_WHAT THE TASK ASKS_
Each entry below should be restated word for word, without any picture it contains.

(Data extracted from a collection)
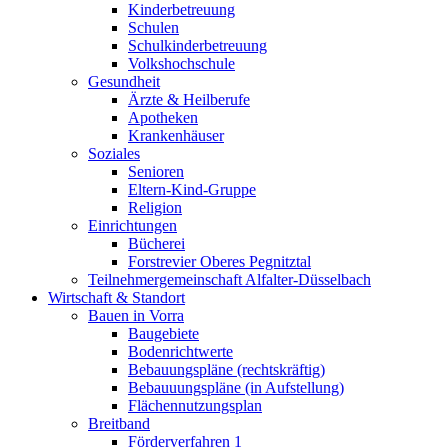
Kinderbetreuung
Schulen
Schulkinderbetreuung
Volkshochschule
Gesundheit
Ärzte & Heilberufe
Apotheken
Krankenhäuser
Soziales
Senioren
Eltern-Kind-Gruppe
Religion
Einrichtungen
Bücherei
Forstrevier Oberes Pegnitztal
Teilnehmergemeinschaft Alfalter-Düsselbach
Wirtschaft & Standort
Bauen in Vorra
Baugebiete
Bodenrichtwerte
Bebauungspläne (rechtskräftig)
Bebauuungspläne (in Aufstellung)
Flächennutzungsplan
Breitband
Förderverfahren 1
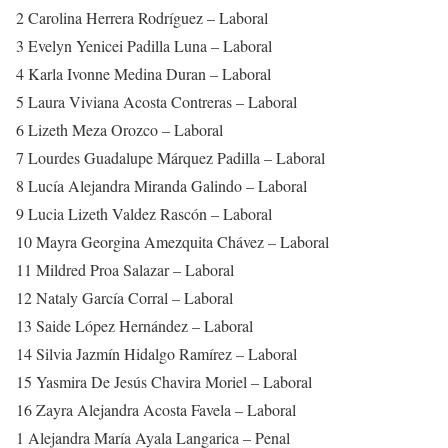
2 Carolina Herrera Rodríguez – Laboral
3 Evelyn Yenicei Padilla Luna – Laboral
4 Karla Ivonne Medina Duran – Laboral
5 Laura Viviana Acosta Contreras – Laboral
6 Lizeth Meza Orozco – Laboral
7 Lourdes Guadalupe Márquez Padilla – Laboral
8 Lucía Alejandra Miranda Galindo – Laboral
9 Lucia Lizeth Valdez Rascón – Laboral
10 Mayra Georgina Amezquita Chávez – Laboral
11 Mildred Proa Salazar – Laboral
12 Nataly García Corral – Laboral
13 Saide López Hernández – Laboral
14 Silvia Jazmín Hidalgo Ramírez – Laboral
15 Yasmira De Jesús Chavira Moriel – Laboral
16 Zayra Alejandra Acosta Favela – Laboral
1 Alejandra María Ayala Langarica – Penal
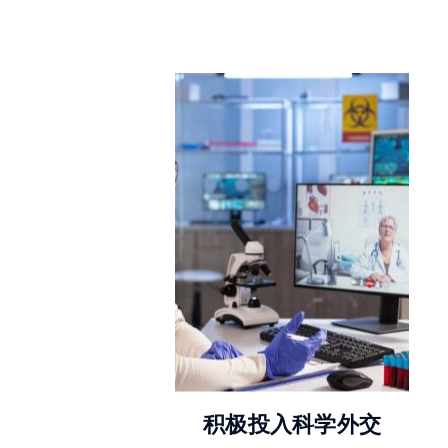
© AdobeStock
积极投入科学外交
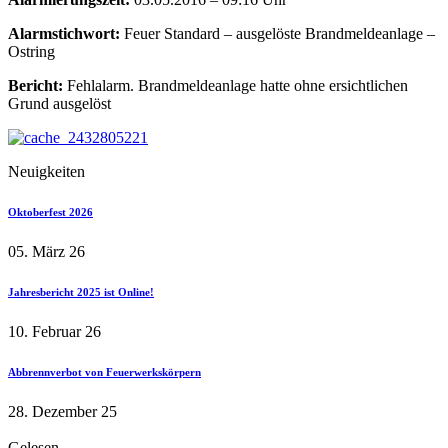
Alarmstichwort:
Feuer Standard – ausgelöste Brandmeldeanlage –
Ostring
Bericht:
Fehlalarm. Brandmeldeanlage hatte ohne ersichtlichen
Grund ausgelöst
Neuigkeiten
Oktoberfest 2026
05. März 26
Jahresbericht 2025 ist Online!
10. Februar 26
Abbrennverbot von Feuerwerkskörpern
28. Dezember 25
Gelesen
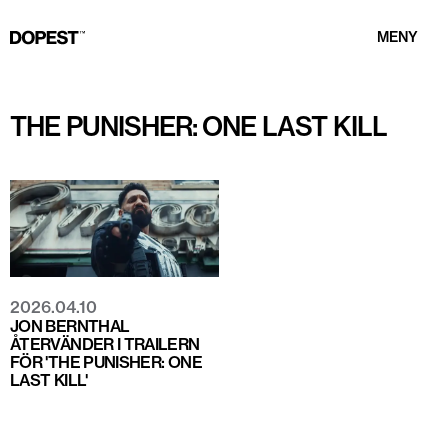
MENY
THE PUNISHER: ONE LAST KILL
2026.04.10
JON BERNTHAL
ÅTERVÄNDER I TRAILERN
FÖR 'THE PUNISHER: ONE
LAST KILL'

_ANSWER TO THIS PROBLEM_
Kinderbetreuung
Schulen
Schulkinderbetreuung
Volkshochschule
Gesundheit
Ärzte & Heilberufe
Apotheken
Krankenhäuser
Soziales
Senioren
Eltern-Kind-Gruppe
Religion
Einrichtungen
Bücherei
Forstrevier Oberes Pegnitztal
Teilnehmergemeinschaft Alfalter-Düsselbach
Wirtschaft & Standort
Bauen in Vorra
Baugebiete
Bodenrichtwerte
Bebauungspläne (rechtskräftig)
Bebauuungspläne (in Aufstellung)
Flächennutzungsplan
Breitband
Förderverfahren 1
2 Carolina Herrera Rodríguez – Laboral
3 Evelyn Yenicei Padilla Luna – Laboral
4 Karla Ivonne Medina Duran – Laboral
5 Laura Viviana Acosta Contreras – Laboral
6 Lizeth Meza Orozco – Laboral
7 Lourdes Guadalupe Márquez Padilla – Laboral
8 Lucía Alejandra Miranda Galindo – Laboral
9 Lucia Lizeth Valdez Rascón – Laboral
10 Mayra Georgina Amezquita Chávez – Laboral
11 Mildred Proa Salazar – Laboral
12 Nataly García Corral – Laboral
13 Saide López Hernández – Laboral
14 Silvia Jazmín Hidalgo Ramírez – Laboral
15 Yasmira De Jesús Chavira Moriel – Laboral
16 Zayra Alejandra Acosta Favela – Laboral
1 Alejandra María Ayala Langarica – Penal
© AdobeStock
积极投入科学外交
Alarmstichwort:
Feuer Standard – ausgelöste Brandmeldeanlage –
Ostring
Bericht:
Fehlalarm. Brandmeldeanlage hatte ohne ersichtlichen
Grund ausgelöst
Neuigkeiten
Oktoberfest 2026
05. März 26
Jahresbericht 2025 ist Online!
10. Februar 26
Abbrennverbot von Feuerwerkskörpern
28. Dezember 25
Gelesen
MENY
THE PUNISHER: ONE LAST KILL
2026.04.10
JON BERNTHAL
ÅTERVÄNDER I TRAILERN
FÖR 'THE PUNISHER: ONE
LAST KILL'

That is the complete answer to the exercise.